Disruption in Brain’s Communication Networks Key to Vascular Cognitive Disorder
Subcortical white matter ischemic lesion locations and severity of ultrastructural tract damage contribute to cognitive impairment in symptomatic Caratoid Artery Disease (CAD), which suggests that subcortical disconnection within large-scale cognitive neural networks is a key mechanism of vascular cognitive disorder, according to new Radiology research.
In a multimodal MR imaging study of 108 patients with symptomatic CAD but no dementia, Dewen Meng, MSc, of the University of Nottingham, England, and colleagues conducted comparisons and interrelations between global cognitive and fluency performance, lesion topography and ultrastructural damage, assessed with voxel-based statistics. Associations between cognition, medial temporal lobe atrophy lesion volumes, and global white matter ultrastructural damage indexed as increased mean diffusivity were tested with regression analysis by controlling for age.

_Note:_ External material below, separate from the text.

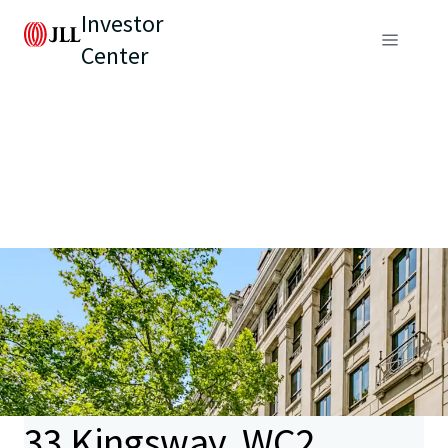
Investor
Center
33 Kingsway, WC2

In patients with CAD, researchers determined that cerebrovascular lesion location in the thalamic radiation and interhemispheric fiber tracts contributes to global cognitive deficits and lesions in the tha-lamic radiation and long association fibers affect fluency performance. Severity of subcortical tissue damage — preferentially in major white matter tracts — contributes to global cognitive impairment with skeleton mean diffusivity as the best-performing imaging marker for the prediction of probable vascular cognitive disorder, researchers determined.
“The findings provide insights into how cerebrovascular disease contributes to cognitive impairment and/or dementia and highlight the need to combat progressive subcortical brain tissue damage; average white matter skeleton mean diffusivity shows potential as a simple diagnostic marker of subcortical disconnection underlying vascular cognitive disorder,” the authors write.